Дождь прекратился. От земли и влажной травы исходило благоуханье – даже на самой Лысой горе. Голубело вечернее небо, покрытое белыми облаками. Истерзанные тела распятых являли собой печальное зрелище. Снять с крестов попутчиков Иисуса в его последнем земном путешествии было несложно, хотя в подобных случаях всегда возникала трудность с гвоздем, которым ноги прибивали к дереву. Вытащить его бывало сложно, но палачи считали для себя совершенно неприемлемым предложенный кем-то простой способ – взять и просто разрезать ноги ножом. Нет, настоящий палач, палач-профессионал, а не жалкий ремесленник, так никогда не поступит.

Снятых с креста патриотов унесли их плачущие соратники и их женщины. Снятие с креста Иисуса заняло гораздо больше времени, и у некоторых представителей традиционных верований возникло ощущение, что до заката им не справиться. Недюжинная сила, которую Иисус продемонстрировал на самом пороге смерти, позволила достаточно быстро освободить его руки, но нужно было поддерживать тело в вертикальном положении, а тут понадобились и сильные руки, и крепкие веревки, и лестница. Чтобы вытащить нижний гвоздь, потребовались последовательные усилия троих человек, которые, извлекая железо из дерева и плоти человеческой, сломали пару клещей. Мария все это время стояла отвернувшись от чертыхающихся и потеющих мастеров и только вскрикнула непроизвольно, когда услышала звук падения. Да, Малыш Иаков и Иоанн были достаточно сильны и мускулисты, и римляне уважительно выделяли их среди низкорослых евреев, но даже этим двум силачам недоставало сил справиться с немалым весом истерзанного и покрытого засохшей кровью тела, которое грохнулось оземь. Впрочем, в том, что ученики выронили останки учителя, неуважения не было никакого – они сделали все, на что способны, а без веревок и лебедки такую работу выполнить не под силу и дюжине рослых мужчин. Затем умершего на носилках перенесли к подножию холма, где уже ждала присланная Иосифом тележка, запряженная быками, – на ней Иисуса должны были перевезти в фамильную усыпальницу семьи из Арифамеи.

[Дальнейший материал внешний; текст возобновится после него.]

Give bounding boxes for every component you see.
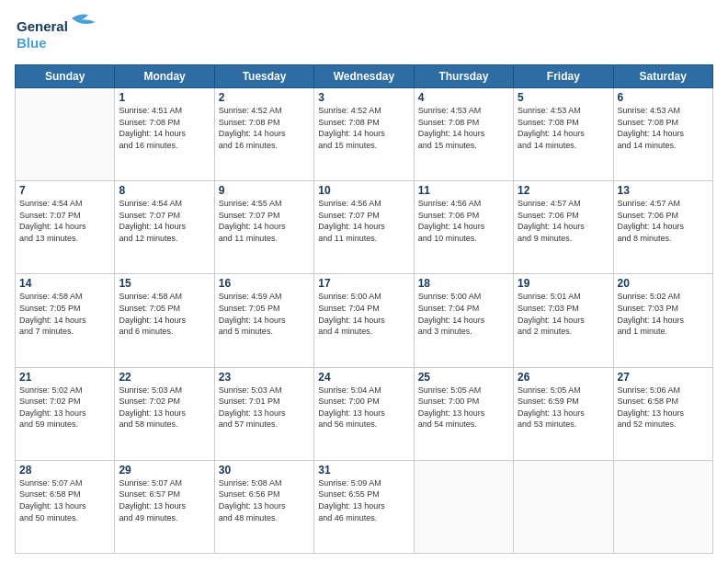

Ученики Иисуса и женщины, сопровождавшие умершего, немало удивились, когда возле усыпальницы увидели священников, а также небольшой отряд римских воинов и двух офицеров, один из которых, младший, был командиром отряда, а другой, старший, явился, чтобы присутствовать на захоронении в качестве официального представителя римской власти. Иосиф Арифамейский благоразумно покинул место захоронения на своей тележке, но его слуга незамедлительно прибыл с покрывалами и бальзамическими средствами. Вскоре завернутое и обработанное ароматическими веществами тело Иисуса было готово к погребению, но путь в усыпальницу преграждал камень – столь огромный, что ученики не смогли его сдвинуть. Римляне же ворчали, что это не их дело – толкать камни. И тогда Зера (а кто же еще?), присутствовавший здесь же, воспользовавшись собственным кошельком, заплатил солдатам, и вскоре изрядно вспотевшие и ругающие Израиль на чем свет солдаты сдвинули камень, заслонявший вход в склеп. Тело Иисуса было внесено внутрь, положено на каменное ложе, после чего вход вновь закрыли тем же чудовищных размеров и веса камнем.